■ **TO DO**
Please say how many lines in the material include the string "with", and nothing else.

· · · ·

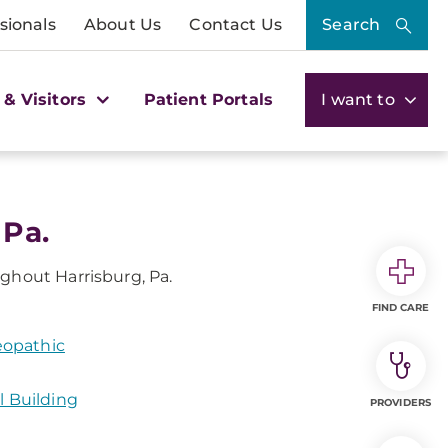
sionals
About Us
Contact Us
Search
 & Visitors
Patient Portals
I want to
 Pa.
ghout Harrisburg, Pa.
FIND CARE
eopathic
l Building
PROVIDERS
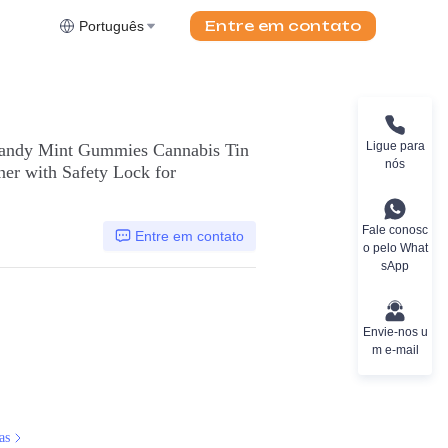
Entre em contato
Português
Ligue para
andy Mint Gummies Cannabis Tin
nós
ner with Safety Lock for
Fale conosc
Entre em contato
o pelo What
sApp
Envie-nos u
m e-mail
as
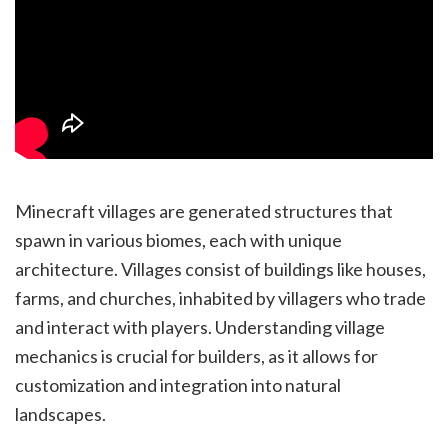
Minecraft villages are generated structures that
spawn in various biomes, each with unique
architecture. Villages consist of buildings like houses,
farms, and churches, inhabited by villagers who trade
and interact with players. Understanding village
mechanics is crucial for builders, as it allows for
customization and integration into natural
landscapes.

· · · ·

■ **RESPONSE TO THE EXERCISE**
3